*** Opening of Excerpted records ***

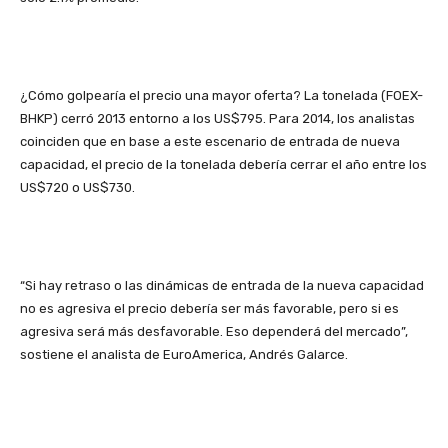
¿Cómo golpearía el precio una mayor oferta? La tonelada (FOEX-
BHKP) cerró 2013 entorno a los US$795. Para 2014, los analistas
coinciden que en base a este escenario de entrada de nueva
capacidad, el precio de la tonelada debería cerrar el año entre los
US$720 o US$730.
“Si hay retraso o las dinámicas de entrada de la nueva capacidad
no es agresiva el precio debería ser más favorable, pero si es
agresiva será más desfavorable. Eso dependerá del mercado”,
sostiene el analista de EuroAmerica, Andrés Galarce.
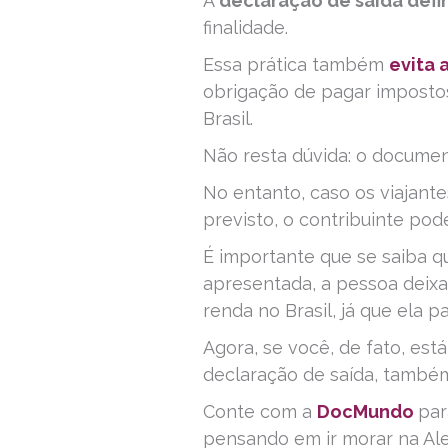
A
declaração de saída defin
finalidade.
Essa prática também
evita 
obrigação de pagar impostos
Brasil.
Não resta dúvida: o documen
No entanto, caso os viajant
previsto, o contribuinte pod
É importante que se saiba 
apresentada, a pessoa deixa
renda no Brasil, já que ela p
Agora, se você, de fato, es
declaração de saída, també
Conte com a
DocMundo
par
pensando em ir morar na Ale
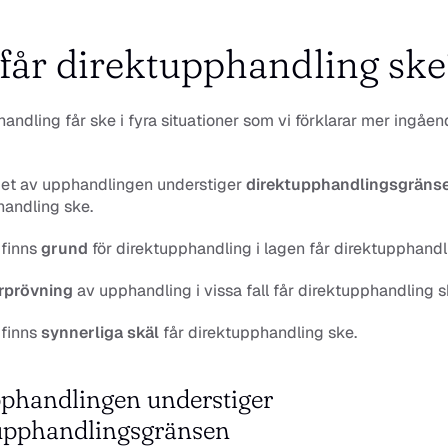
får direktupphandling ske
andling får ske i fyra situationer som vi förklarar mer ingåen
det av upphandlingen understiger 
direktupphandlingsgräns
handling ske.
finns 
grund
 för direktupphandling i lagen får direktupphandl
rprövning
 av upphandling i vissa fall får direktupphandling s
finns 
synnerliga skäl 
får direktupphandling ske.
phandlingen understiger 
upphandlingsgränsen 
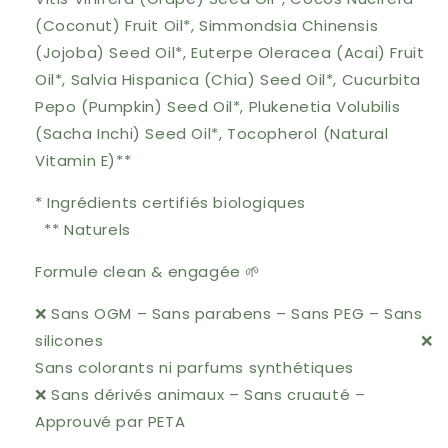
(Coconut) Fruit Oil*, Simmondsia Chinensis
(Jojoba) Seed Oil*, Euterpe Oleracea (Acai) Fruit
Oil*, Salvia Hispanica (Chia) Seed Oil*, Cucurbita
Pepo (Pumpkin) Seed Oil*, Plukenetia Volubilis
(Sacha Inchi) Seed Oil*, Tocopherol (Natural
Vitamin E)**
* Ingrédients certifiés biologiques
** Naturels
Formule clean & engagée 🌱
❌ Sans OGM – Sans parabens – Sans PEG – Sans
silicones
❌
Sans colorants ni parfums synthétiques
❌ Sans dérivés animaux – Sans cruauté –
Approuvé par PETA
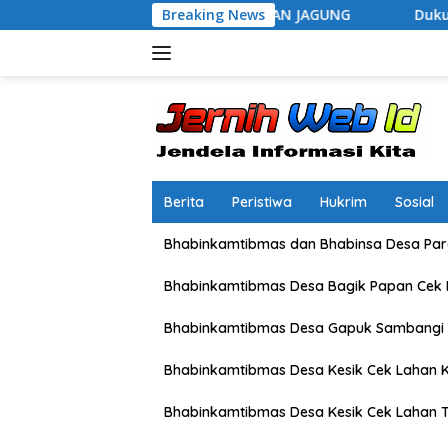
Langsung
ORING TANAMAN JAGUNG
Breaking News
Dukung Asta Cita Presiden RI,
ke
konten
Berita
Peristiwa
Hukrim
Sosial
Bhabinkamtibmas dan Bhabinsa Desa Pare
Bhabinkamtibmas Desa Bagik Papan Cek
Bhabinkamtibmas Desa Gapuk Sambangi 
Bhabinkamtibmas Desa Kesik Cek Lahan K
Bhabinkamtibmas Desa Kesik Cek Lahan 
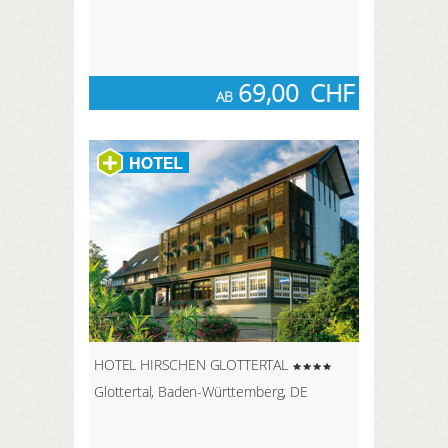
69,00
CHF
AB
HOTEL HIRSCHEN GLOTTERTAL
Glottertal, Baden-Württemberg, DE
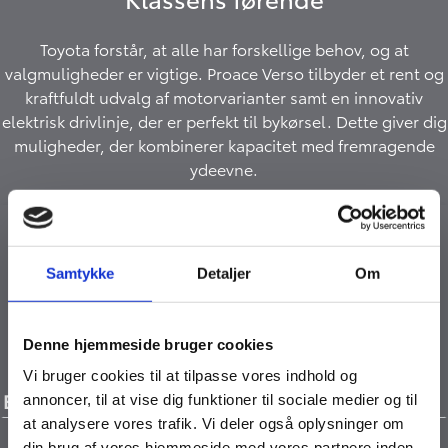
Toyota forstår, at alle har forskellige behov, og at
valgmuligheder er vigtige. Proace Verso tilbyder et rent og
kraftfuldt udvalg af motorvarianter samt en innovativ
elektrisk drivlinje, der er perfekt til bykørsel. Dette giver dig
muligheder, der kombinerer kapacitet med fremragende
ydeevne.
Elektrisk
Samtykke
Detaljer
Om
Proace Versos elektriske drivlinemuligheder er yderst
tilpasningsdygtige og åbner op for en verden af
omkostningseffektiv e-mobilitet med lav emissioner.
Denne hjemmeside bruger cookies
Vi bruger cookies til at tilpasse vores indhold og
Batteristørrelser
annoncer, til at vise dig funktioner til sociale medier og til
at analysere vores trafik. Vi deler også oplysninger om
din brug af vores hjemmeside med vores partnere inden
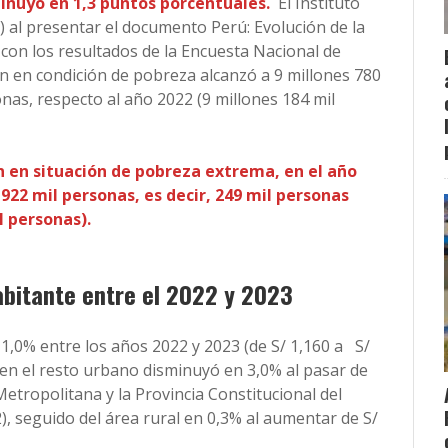
minuyó en 1,3 puntos porcentuales.
El Instituto
I) al presentar el documento Perú: Evolución de la
on los resultados de la Encuesta Nacional de
n en condición de pobreza alcanzó a 9 millones 780
nas, respecto al año 2022 (9 millones 184 mil
n en situación de pobreza extrema, en el año
 922 mil personas, es decir, 249 mil personas
il personas).
abitante entre el 2022 y 2023
 1,0% entre los años 2022 y 2023 (de S/ 1,160 a S/
e en el resto urbano disminuyó en 3,0% al pasar de
Metropolitana y la Provincia Constitucional del
2), seguido del área rural en 0,3% al aumentar de S/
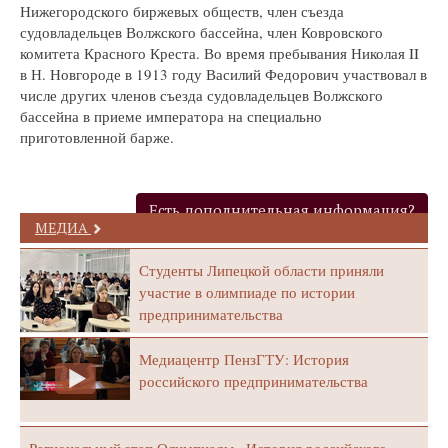
Нижегородского биржевых обществ, член съезда
судовладельцев Волжского бассейна, член Ковровского
комитета Красного Креста. Во время пребывания Николая II
в Н. Новгороде в 1913 году Василий Федорович участвовал в
числе других членов съезда судовладельцев Волжского
бассейна в приеме императора на специально
приготовленной барже.
Есть дополнительная информация?
МЕДИА
Студенты Липецкой области приняли
участие в олимпиаде по истории
предпринимательства
Медиацентр ПензГТУ: История
российского предпринимательства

*** Close of Excerpted records ***

### Directions
Drop the images and transcribe the entries above exactly.

### Written answer
¿Cómo golpearía el precio una mayor oferta? La tonelada (FOEX-
BHKP) cerró 2013 entorno a los US$795. Para 2014, los analistas
coinciden que en base a este escenario de entrada de nueva
capacidad, el precio de la tonelada debería cerrar el año entre los
US$720 o US$730.
“Si hay retraso o las dinámicas de entrada de la nueva capacidad
no es agresiva el precio debería ser más favorable, pero si es
agresiva será más desfavorable. Eso dependerá del mercado”,
sostiene el analista de EuroAmerica, Andrés Galarce.
A
declaração de saída defin
finalidade.
Essa prática também
evita 
obrigação de pagar impostos
Brasil.
Não resta dúvida: o documen
No entanto, caso os viajant
previsto, o contribuinte pod
É importante que se saiba 
apresentada, a pessoa deixa
renda no Brasil, já que ela p
Agora, se você, de fato, es
declaração de saída, també
Conte com a
DocMundo
par
pensando em ir morar na Ale
får direktupphandling ske
andling får ske i fyra situationer som vi förklarar mer ingåen
det av upphandlingen understiger 
direktupphandlingsgräns
handling ske.
finns 
grund
 för direktupphandling i lagen får direktupphandl
rprövning
 av upphandling i vissa fall får direktupphandling s
finns 
synnerliga skäl 
får direktupphandling ske.
phandlingen understiger 
upphandlingsgränsen 
(Coconut) Fruit Oil*, Simmondsia Chinensis
(Jojoba) Seed Oil*, Euterpe Oleracea (Acai) Fruit
Oil*, Salvia Hispanica (Chia) Seed Oil*, Cucurbita
Pepo (Pumpkin) Seed Oil*, Plukenetia Volubilis
(Sacha Inchi) Seed Oil*, Tocopherol (Natural
Vitamin E)**
* Ingrédients certifiés biologiques
** Naturels
Formule clean & engagée 🌱
❌ Sans OGM – Sans parabens – Sans PEG – Sans
silicones
❌
Sans colorants ni parfums synthétiques
❌ Sans dérivés animaux – Sans cruauté –
Approuvé par PETA
Langsung
ORING TANAMAN JAGUNG
Breaking News
Dukung Asta Cita Presiden RI,
ke
konten
Berita
Peristiwa
Hukrim
Sosial
Bhabinkamtibmas dan Bhabinsa Desa Pare
Bhabinkamtibmas Desa Bagik Papan Cek
Bhabinkamtibmas Desa Gapuk Sambangi 
Bhabinkamtibmas Desa Kesik Cek Lahan K
Bhabinkamtibmas Desa Kesik Cek Lahan 
69,00
CHF
AB
HOTEL HIRSCHEN GLOTTERTAL
Glottertal, Baden-Württemberg, DE
Toyota forstår, at alle har forskellige behov, og at
valgmuligheder er vigtige. Proace Verso tilbyder et rent og
kraftfuldt udvalg af motorvarianter samt en innovativ
elektrisk drivlinje, der er perfekt til bykørsel. Dette giver dig
muligheder, der kombinerer kapacitet med fremragende
ydeevne.
Elektrisk
Samtykke
Detaljer
Om
Proace Versos elektriske drivlinemuligheder er yderst
tilpasningsdygtige og åbner op for en verden af
omkostningseffektiv e-mobilitet med lav emissioner.
Denne hjemmeside bruger cookies
Vi bruger cookies til at tilpasse vores indhold og
Batteristørrelser
annoncer, til at vise dig funktioner til sociale medier og til
at analysere vores trafik. Vi deler også oplysninger om
din brug af vores hjemmeside med vores partnere inden
minuyó en 1,3 puntos porcentuales.
El Instituto
I) al presentar el documento Perú: Evolución de la
on los resultados de la Encuesta Nacional de
n en condición de pobreza alcanzó a 9 millones 780
nas, respecto al año 2022 (9 millones 184 mil
n en situación de pobreza extrema, en el año
 922 mil personas, es decir, 249 mil personas
il personas).
abitante entre el 2022 y 2023
 1,0% entre los años 2022 y 2023 (de S/ 1,160 a S/
e en el resto urbano disminuyó en 3,0% al pasar de
Metropolitana y la Provincia Constitucional del
2), seguido del área rural en 0,3% al aumentar de S/
Нижегородского биржевых обществ, член съезда
судовладельцев Волжского бассейна, член Ковровского
комитета Красного Креста. Во время пребывания Николая II
в Н. Новгороде в 1913 году Василий Федорович участвовал в
числе других членов съезда судовладельцев Волжского
бассейна в приеме императора на специально
приготовленной барже.
Есть дополнительная информация?
МЕДИА
Студенты Липецкой области приняли
участие в олимпиаде по истории
предпринимательства
Медиацентр ПензГТУ: История
российского предпринимательства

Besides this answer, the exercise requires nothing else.